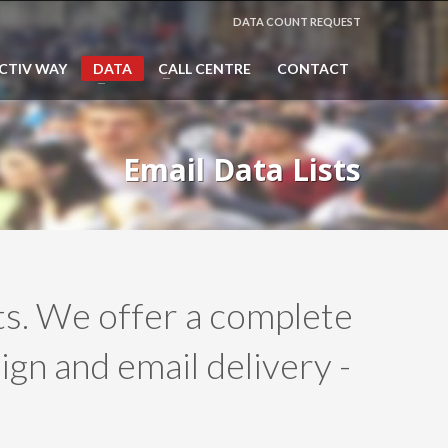
DATA COUNT REQUEST
CTIV WAY
DATA
CALL CENTRE
CONTACT
Email Data Lists
sts. We offer a complete
ign and email delivery -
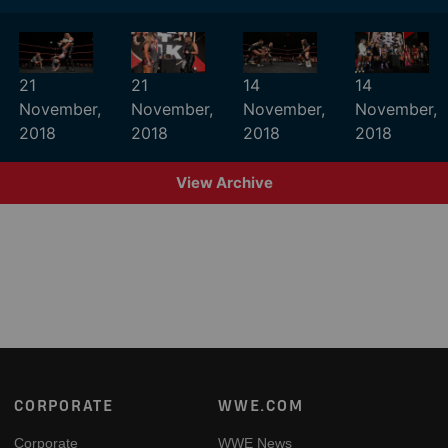
21
21
14
14
November,
November,
November,
November,
2018
2018
2018
2018
View Archive
Footer
CORPORATE
WWE.COM
Corporate
WWE News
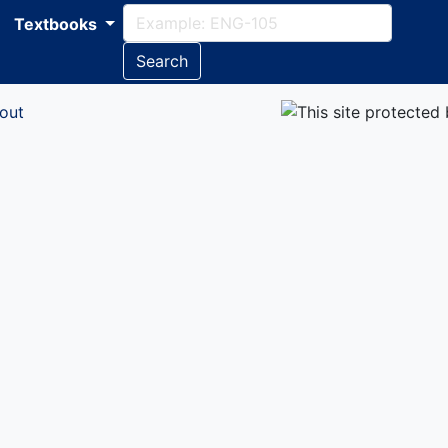
Textbooks
Search
out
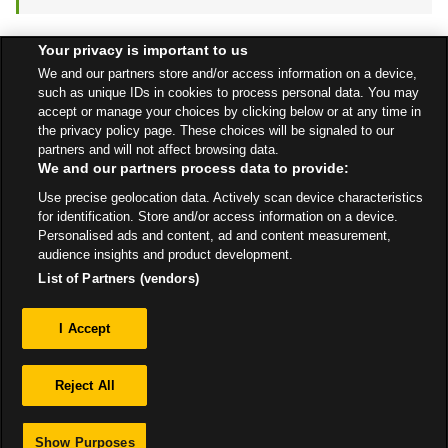
Your privacy is important to us
Find a Store
We and our partners store and/or access information on a device,
such as unique IDs in cookies to process personal data. You may
accept or manage your choices by clicking below or at any time in
the privacy policy page. These choices will be signaled to our
Back to top
partners and will not affect browsing data.
We and our partners process data to provide:
Use precise geolocation data. Actively scan device characteristics
All Stores
Scotland
Edinburgh
2 Sandpiper Drive
for identification. Store and/or access information on a device.
Personalised ads and content, ad and content measurement,
audience insights and product development.
List of Partners (vendors)
Privacy
I Accept
Sitemap
Reject All
Show Purposes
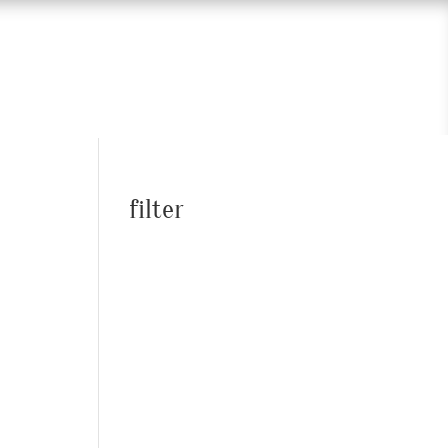
filter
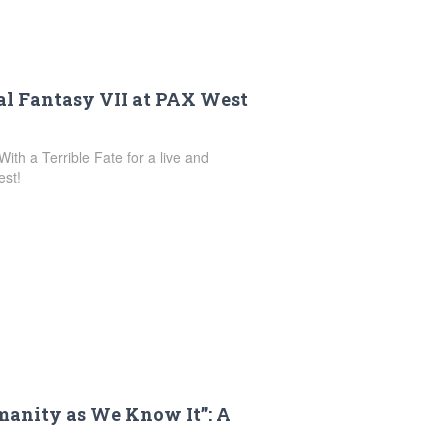
nal Fantasy VII at PAX West
ith a Terrible Fate for a live and
est!
anity as We Know It”: A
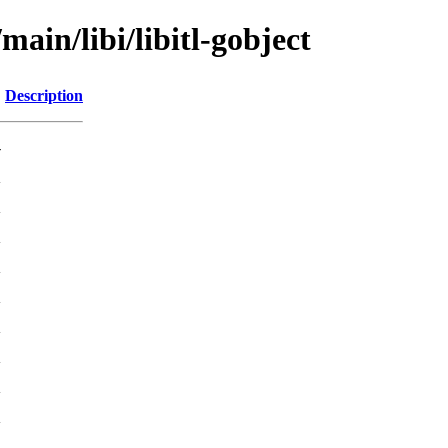
main/libi/libitl-gobject
Description
-
K
K
K
K
K
K
K
K
K
K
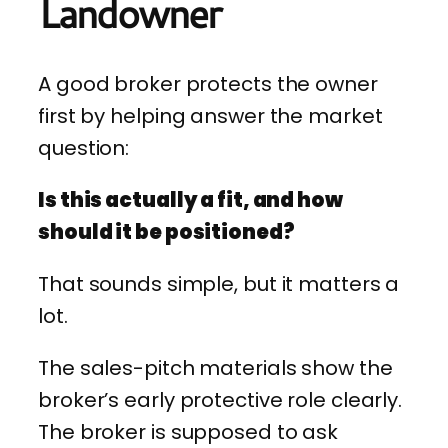
Landowner
A good broker protects the owner
first by helping answer the market
question:
Is this actually a fit, and how
should it be positioned?
That sounds simple, but it matters a
lot.
The sales-pitch materials show the
broker’s early protective role clearly.
The broker is supposed to ask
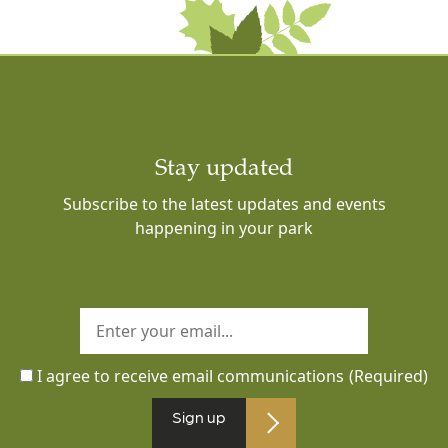
Stay updated
Subscribe to the latest updates and events
happening in your park
I agree to receive email communications
(Required)
Sign up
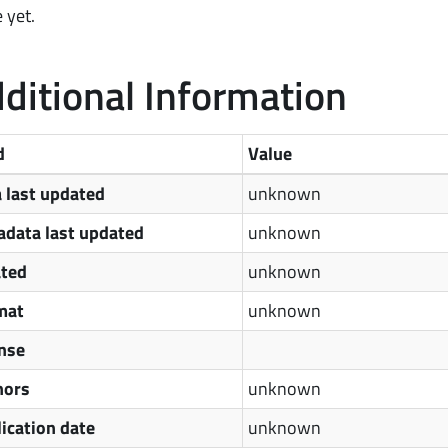
 yet.
ditional Information
d
Value
 last updated
unknown
data last updated
unknown
ated
unknown
mat
unknown
nse
hors
unknown
ication date
unknown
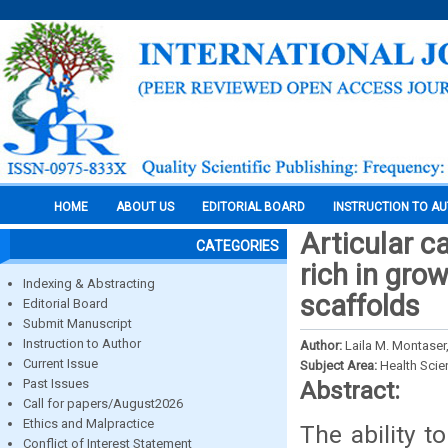
HOME
ABOUT US
EDITORIAL BOARD
INSTRUCTION TO A
Articular c
CATEGORIES
rich in gro
Indexing & Abstracting
scaffolds
Editorial Board
Submit Manuscript
Instruction to Author
Author:
Laila M. Montase
Current Issue
Subject Area:
Health Sci
Past Issues
Abstract:
Call for papers/August2026
Ethics and Malpractice
The ability t
Conflict of Interest Statement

◆ ◆ ◆

## [Activity]
Which lines in the entries above contain "broker"? Pull each of them out.

## [Answer]
A good broker protects the owner
broker’s early protective role clearly.
The broker is supposed to ask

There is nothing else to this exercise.